Onsite Bureau Services

These specialized services are required for the carrying out any data cleansing, data standardization, deduplication, clustering towards forming a unique customer master repository and in some cases are prerequisites for the deployment of the solution. These services can be provided onsite or offsite based on the mechanism of
sharing of the data.


Methodology & Approach

Base data formation

For this purpose, the data from all source systems will be considered. The client would share the structure in which the data will be shared, Source system Information, Fields that would define the Customer Unique Id, data count of each source system. Data will be provided from the above source systems in a mutually agreed format for One Time Dedupe.
Note: The Uniqueness defined through the above field mentioned should be strictly adhered to.

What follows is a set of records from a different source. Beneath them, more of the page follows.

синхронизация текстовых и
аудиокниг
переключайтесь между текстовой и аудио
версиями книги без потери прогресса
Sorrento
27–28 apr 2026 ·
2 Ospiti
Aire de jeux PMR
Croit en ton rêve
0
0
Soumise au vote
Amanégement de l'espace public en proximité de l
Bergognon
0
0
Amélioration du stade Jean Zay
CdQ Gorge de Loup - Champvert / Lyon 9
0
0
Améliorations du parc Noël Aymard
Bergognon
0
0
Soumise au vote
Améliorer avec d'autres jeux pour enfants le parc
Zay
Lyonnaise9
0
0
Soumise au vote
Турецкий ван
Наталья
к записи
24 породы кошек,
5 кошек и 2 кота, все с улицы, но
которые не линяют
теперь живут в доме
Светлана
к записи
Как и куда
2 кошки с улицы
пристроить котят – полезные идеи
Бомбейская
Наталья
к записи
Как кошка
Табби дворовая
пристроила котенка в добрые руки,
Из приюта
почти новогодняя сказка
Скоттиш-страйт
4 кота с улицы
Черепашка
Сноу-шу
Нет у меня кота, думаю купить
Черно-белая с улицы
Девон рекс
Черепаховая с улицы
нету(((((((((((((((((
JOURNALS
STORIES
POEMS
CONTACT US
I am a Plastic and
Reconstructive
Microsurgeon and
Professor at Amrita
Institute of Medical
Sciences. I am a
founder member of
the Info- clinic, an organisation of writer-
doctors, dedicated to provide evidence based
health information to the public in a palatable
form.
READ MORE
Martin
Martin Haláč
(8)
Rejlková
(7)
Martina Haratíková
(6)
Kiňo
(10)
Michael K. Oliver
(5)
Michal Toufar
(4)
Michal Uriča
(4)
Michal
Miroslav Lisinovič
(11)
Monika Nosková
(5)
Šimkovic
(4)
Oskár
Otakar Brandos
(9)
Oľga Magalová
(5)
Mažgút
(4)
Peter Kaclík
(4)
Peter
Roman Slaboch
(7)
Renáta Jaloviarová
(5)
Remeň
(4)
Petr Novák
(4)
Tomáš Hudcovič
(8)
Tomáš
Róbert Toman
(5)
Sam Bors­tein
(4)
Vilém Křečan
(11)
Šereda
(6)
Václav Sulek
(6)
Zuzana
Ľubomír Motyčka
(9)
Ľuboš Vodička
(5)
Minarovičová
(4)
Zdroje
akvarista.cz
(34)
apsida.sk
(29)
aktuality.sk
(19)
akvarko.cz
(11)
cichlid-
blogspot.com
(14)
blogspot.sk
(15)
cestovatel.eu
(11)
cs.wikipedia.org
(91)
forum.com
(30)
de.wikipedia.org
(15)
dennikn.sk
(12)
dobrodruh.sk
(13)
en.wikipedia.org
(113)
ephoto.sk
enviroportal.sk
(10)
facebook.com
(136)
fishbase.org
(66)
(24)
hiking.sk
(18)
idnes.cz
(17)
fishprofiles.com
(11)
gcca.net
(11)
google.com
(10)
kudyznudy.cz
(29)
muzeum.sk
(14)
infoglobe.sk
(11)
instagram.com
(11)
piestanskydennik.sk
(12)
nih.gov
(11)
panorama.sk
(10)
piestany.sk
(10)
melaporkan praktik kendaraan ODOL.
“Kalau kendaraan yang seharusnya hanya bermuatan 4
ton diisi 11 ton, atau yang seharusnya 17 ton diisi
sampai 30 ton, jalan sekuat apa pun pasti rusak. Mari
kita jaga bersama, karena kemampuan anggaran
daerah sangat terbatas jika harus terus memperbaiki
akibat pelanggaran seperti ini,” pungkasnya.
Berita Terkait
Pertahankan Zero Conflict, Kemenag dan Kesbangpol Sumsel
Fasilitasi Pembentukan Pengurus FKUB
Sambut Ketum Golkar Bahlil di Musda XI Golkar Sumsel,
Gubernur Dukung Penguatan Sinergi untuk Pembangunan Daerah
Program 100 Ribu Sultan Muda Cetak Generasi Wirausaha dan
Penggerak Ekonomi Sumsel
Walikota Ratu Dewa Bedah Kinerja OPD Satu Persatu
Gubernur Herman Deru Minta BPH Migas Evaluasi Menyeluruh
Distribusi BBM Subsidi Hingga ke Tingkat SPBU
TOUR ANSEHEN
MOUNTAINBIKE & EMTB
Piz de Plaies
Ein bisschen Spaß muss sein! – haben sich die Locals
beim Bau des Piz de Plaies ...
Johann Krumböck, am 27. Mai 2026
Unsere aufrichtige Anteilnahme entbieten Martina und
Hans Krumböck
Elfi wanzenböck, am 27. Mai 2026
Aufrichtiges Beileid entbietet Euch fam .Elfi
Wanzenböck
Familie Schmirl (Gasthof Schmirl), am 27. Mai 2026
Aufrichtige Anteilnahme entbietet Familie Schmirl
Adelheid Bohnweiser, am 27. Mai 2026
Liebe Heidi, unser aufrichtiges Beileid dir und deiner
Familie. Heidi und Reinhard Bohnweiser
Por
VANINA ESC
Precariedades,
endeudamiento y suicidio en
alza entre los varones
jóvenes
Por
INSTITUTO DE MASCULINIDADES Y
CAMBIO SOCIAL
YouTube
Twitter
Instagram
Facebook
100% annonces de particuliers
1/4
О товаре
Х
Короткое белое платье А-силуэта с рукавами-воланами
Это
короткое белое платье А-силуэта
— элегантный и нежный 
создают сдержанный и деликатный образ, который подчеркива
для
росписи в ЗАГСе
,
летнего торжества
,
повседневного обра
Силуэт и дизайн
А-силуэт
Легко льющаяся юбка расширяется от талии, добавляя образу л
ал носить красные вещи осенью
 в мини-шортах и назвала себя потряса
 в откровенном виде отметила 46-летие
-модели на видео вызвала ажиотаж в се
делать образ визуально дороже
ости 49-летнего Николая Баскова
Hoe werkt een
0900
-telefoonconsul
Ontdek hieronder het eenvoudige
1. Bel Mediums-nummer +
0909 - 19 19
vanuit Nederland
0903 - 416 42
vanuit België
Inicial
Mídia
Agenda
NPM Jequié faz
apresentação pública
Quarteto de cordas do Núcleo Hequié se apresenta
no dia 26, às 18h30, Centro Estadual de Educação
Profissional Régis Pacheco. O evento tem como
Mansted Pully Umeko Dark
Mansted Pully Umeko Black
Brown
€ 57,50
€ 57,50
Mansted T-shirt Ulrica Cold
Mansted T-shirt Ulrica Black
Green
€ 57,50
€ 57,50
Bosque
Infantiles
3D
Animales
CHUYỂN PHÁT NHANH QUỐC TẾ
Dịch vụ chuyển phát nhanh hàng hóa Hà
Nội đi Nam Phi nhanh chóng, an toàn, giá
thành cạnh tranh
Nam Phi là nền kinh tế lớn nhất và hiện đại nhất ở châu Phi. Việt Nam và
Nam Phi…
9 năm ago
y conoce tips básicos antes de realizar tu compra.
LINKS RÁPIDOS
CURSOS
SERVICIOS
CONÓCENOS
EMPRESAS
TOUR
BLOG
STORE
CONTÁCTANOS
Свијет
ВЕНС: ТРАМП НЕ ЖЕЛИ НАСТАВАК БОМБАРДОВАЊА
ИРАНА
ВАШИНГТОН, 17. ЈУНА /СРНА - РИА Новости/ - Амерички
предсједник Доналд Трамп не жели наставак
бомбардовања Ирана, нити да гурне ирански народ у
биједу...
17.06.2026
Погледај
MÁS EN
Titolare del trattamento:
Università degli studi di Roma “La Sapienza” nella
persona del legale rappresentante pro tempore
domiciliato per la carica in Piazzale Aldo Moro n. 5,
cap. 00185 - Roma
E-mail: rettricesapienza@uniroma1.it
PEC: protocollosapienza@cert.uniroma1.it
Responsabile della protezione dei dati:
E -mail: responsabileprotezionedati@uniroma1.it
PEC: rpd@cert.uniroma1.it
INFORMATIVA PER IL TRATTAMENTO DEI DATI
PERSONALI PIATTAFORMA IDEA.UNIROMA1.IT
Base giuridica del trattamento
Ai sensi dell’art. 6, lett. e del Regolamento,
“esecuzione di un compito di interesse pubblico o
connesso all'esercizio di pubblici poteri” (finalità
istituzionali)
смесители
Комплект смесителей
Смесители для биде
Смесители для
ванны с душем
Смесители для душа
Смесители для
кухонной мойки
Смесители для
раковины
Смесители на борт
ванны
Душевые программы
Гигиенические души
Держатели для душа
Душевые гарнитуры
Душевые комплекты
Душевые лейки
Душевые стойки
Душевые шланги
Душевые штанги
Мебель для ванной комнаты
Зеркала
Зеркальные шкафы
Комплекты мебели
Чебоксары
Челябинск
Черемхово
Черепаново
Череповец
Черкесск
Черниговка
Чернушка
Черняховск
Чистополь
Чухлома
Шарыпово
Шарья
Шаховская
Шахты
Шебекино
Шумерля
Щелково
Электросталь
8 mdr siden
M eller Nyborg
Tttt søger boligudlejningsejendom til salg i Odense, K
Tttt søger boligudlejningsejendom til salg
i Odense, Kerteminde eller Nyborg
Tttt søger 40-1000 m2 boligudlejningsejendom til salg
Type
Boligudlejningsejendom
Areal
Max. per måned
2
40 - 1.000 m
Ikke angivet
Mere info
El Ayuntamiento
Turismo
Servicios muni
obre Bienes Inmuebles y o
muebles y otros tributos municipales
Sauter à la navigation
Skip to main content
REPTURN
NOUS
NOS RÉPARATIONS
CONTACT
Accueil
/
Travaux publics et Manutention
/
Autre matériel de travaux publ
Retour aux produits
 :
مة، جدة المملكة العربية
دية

Data profiling, Cleaning & Standardisation

Data profiling will be done and the statistics shared during implementation. Basis of profiling, cleaning and standardization, required for the purpose of deduplication will be carried out as necessary duly obtaining the necessary approvals of the client during the course of implementation.

Deduplication & Clustering

Post cleansing & Standardisation, deduplication and clustering are carried out. The rules for deduplication and clustering will be decided during the course of implementation, considering the data quality, reliability of parameters available etc. Clustering is done to form the Most Probable Clusters(MPC) and Less Probable Clusters(LPC).
A Cluster is a set of records which are identified as pertaining to same id(entity). The id(entity) could be an individual or a Company. All such records identified as belonging to a single entity are tagged together with a common ClusterID.

The Clustering is based on graph theory. Because of Linkage, records could be part of same cluster, even if they are not directly matched.
With an objective to target maximum Recall & Precision, dual clustering is adopted. SetMatch makes provision for two levels of clustering. One clustering based on very stringent rules and other based on liberal set of rules. The former is referred to as More Probable Cluster, MPC (formed from confident matches) and later Less Probable Cluster, LPC (formed from less confident matches). MPC targets highest Precision and LPC highest Recall. Every record of customer table will be assigned both these clusterIDs. MPC may be utilized for all business requirements which are formed automatically. LPC may be reviewed manually at any point of time as desired.

Manual Resolution & freezing on the clusters

An iterative process is followed to arrive at the MPC & LPC. Once they are frozen, the clusters are manually eyeballed, to reduce the gap between the LPC & MPC. Thus only (LPC-MPC) records are required to be verified.
Note: Manual resolution has to be carried out by the client.

Address Enrichment

Accurate postal address information about an customer (Individual or corporate) is very critical for business as it is only information through which official correspondence is made with the customer. The correspondence could be as important as verification for proof of existence in that address, to, mailing offers to the customer about new product launches etc. Though it’s such an important information, it is often seen that most of the time there are errors and variations in its recording and poses a real world problem. As with Name field, there could be spelling errors, abbreviation of common names, and improper postal code information. These errors lead to poor data quality and associated costs both direct and indirect to company are very high.

Address enrichment is process of correcting the information and validating the address by comparing with a standard reference data, mostly the postal dictionary. In advanced countries such as UK, USA, the information can be validated upto the door number within the address, whereas in countries like India, it is still a challenge. With no standard representation of address and reliance on landmarks, this is a very complex task, particularly address in rural areas.

Posidex has built set of process to make this task simpler and can help the organizations to enrich the address by comparing it with standard postal dictionary. It can match the information in the address with the reference in the dictionary inspite of the variations. It can help suggest postal codes wherever it is missing and validate the address against the postal code provided.